I’ve been going to the same dentist for many and I think he’s great. His son thinks he’s pretty cool too because he named his restaurant after his father. We had dinner there last night and I’m reporting in that Rocco’s has the best grilled octopus salad in the world or at least in Rochester where it is almost impossible to count the number of Italian restaurants.

Bomb Shelter Supplies

Wednesday, October 14th, 2009

Chipmunk With Nut in Fall, Rochester, NY

Just the like the chipmunks we gathered the Fall’s bounty for the upcoming winter. We pulled carrots and we promised our neighbor, Leo, that we would make him some carrot juice. He recently had his palette removed and he’s on a liquid diet. We dug up potatoes. We picked the last of the acorn squash. We rounded up the green tomatoes and put them in a paper bag. Our tomatoes had the blight so we pulled the plants out by the roots and put them in the trash. We picked a few heads of purple cabbage and the last of our jalapeño peppers. Peggi already canned seven quarts of jalapeños so we might try freezing these like Tom Kohn does.
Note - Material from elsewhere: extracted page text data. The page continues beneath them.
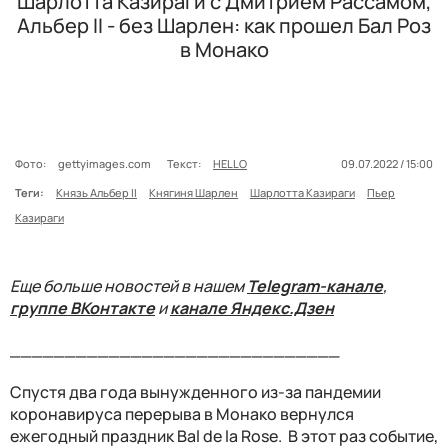
Шарлотта Казираги с Дмитрием Рассамом,
Альбер II - без Шарлен: как прошел Бал Роз
в Монако
Фото:
gettyimages.com
Текст:
HELLO
09.07.2022 / 15:00
Теги:
Князь Альбер II
Княгиня Шарлен
Шарлотта Казираги
Пьер
Казираги
Еще больше новостей в нашем
Telegram-канале
,
группе ВКонтакте
и
канале Яндекс.Дзен
______________________________
Спустя два года вынужденного из-за пандемии
коронавируса перерыва в Монако вернулся
ежегодный праздник Bal de la Rose. В этот раз событие,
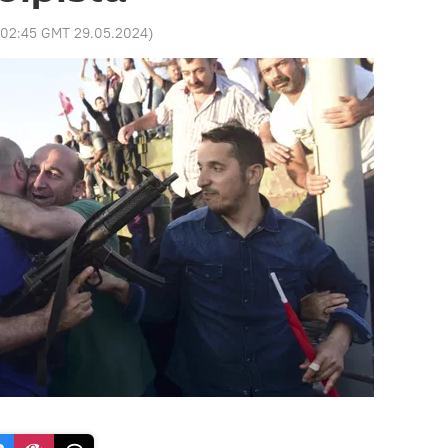
02:45 GMT 29.05.2024
)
And we have our eye on one the pumpkins that Monica grew in the garden. It’s a good size but still dark green. We wore ourselves out putting the garden to bed. I might need an expresso in order to get through tonight’s Margaret Explosion gig.

Bar Band In Heaven

Thursday, July 23rd, 2009

Captain Beefheart Band at Red Creek in Rochester, NY

I digitized some vinyl the other day. I go tape out of our stereo amp into Quicktime on our laptop and then edit it in Audacity. One of the things I digitized was an old Personal Effects 45. Peggi’s voice and sax sounded too high. Peggi got her sax out to play along and we confirmed that our turntable runs fast. We changed the pitch by -110 cents and it came out fine.

Brad Fox sent me a 33 1/3 book on “Trout Mask Replica” and I’ve been reading that and thinking about the cassette recording I made of Captain Beefheart at the Red Creek in Rochester in 1977. I remembered Beefheart saying something nasty about Drumbo (aka John French) between songs. And of course there are a lot of quotes from Drumbo in the book, some of them lambasting Beefheart. So I got an old cassette deck out of the basement and put the tape in but the deck wouldn’t go into play. It was just sort of froze in the eighties. Luckily we had another old deck down there and I transferred the tape. I posted one of the songs below with the quote from The Captain. You can hear Brad Fox scream as the band begins this song.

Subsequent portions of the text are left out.